We'll Likely Never See the End Coming

GURPS

INGSOC
PREMO Member
If Stephen Hawking time-traveled to whisper his final warning to Albert Einstein, the 20th-century genius would probably not have had a clue what the 21st-century physicist was talking about. Expectations can change with new information. After the Chelyabinsk asteroid hit Russia in 2013 — a little over a century after a larger impact struck Tunguska — it reopened the question of how often the earth was actually struck by such nuclear bomb-class objects. Chelyabinsk exceeded 470 kilotons of TNT and Tunguska had an estimated energy of 3 to 5 megatons.

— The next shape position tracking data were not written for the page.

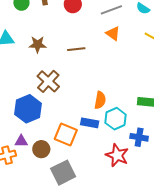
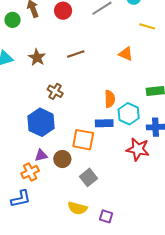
orange triangle: (113, 33) -> (126, 54), moved
brown star: (38, 44) -> (37, 57), turned -30
brown cross: (48, 81) -> (55, 91), size x0.7
gray square: (63, 173) -> (89, 177), size x0.7

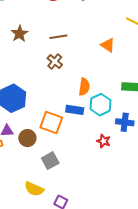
brown cross: (55, 91) -> (55, 61), moved
red star: (138, 149) -> (104, 141), size x0.6

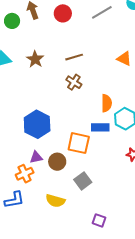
yellow semicircle: (34, 189) -> (55, 201), moved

Until recently, nobody knew the frequency. The earth is so large and until recently so sparsely populated that asteroids of this size may have been falling for some time, especially at sea, every few decades without being recorded. Only in the first decade of the 21st century did people start collecting hard data for purposes of Planetary Defense. What the B612 Foundation, a U.S.-based non-profit made up of former astronauts and scientists found was the threat relative to our tracking capability means we will likely never see one coming.

Chelyabinsk changed our perception of what the asteroid problem was. Those who feel humanity should make a multi-decade $93 trillion commitment to a Green New Deal a top priority should ask themselves how our threat perceptions would change if one Tunguska-class object strikes near a major city sometime this century. Just how quickly priorities can shift is shown by the rise and fall of China's One Child Policy.